▶ _Directions_: Please reproduce the entries below exactly from the line holding "Situation normale" through the last line, both included, and omit any pictures.

§ §

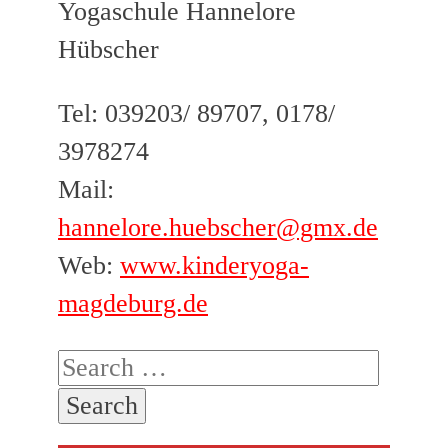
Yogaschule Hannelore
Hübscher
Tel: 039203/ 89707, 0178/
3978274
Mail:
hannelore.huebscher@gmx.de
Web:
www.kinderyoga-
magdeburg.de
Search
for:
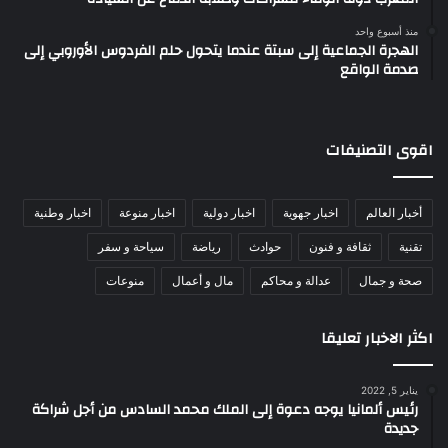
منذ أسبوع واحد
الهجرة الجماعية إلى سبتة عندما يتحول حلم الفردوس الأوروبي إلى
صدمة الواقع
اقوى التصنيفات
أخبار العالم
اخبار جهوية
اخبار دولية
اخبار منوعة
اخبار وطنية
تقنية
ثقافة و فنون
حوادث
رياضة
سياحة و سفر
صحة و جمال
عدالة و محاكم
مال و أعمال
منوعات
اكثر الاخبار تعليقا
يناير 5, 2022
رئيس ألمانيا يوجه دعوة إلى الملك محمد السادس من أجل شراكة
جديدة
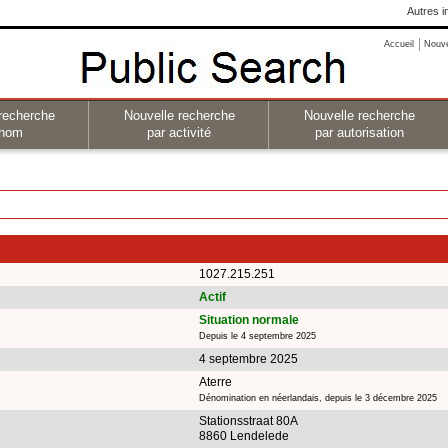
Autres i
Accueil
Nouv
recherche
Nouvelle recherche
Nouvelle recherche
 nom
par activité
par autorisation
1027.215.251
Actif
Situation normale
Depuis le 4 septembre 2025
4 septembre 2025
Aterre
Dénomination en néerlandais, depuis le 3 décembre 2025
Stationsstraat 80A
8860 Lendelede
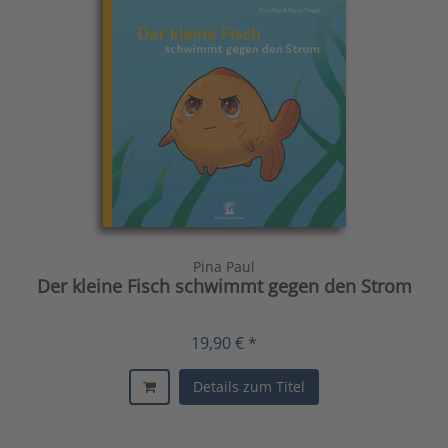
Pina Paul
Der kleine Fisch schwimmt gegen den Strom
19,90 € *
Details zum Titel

§ §

▶ _Result of the exercise_:
Situation normale
Depuis le 4 septembre 2025
4 septembre 2025
Aterre
Dénomination en néerlandais, depuis le 3 décembre 2025
Stationsstraat 80A
8860 Lendelede
Pina Paul
Der kleine Fisch schwimmt gegen den Strom
19,90 € *
Details zum Titel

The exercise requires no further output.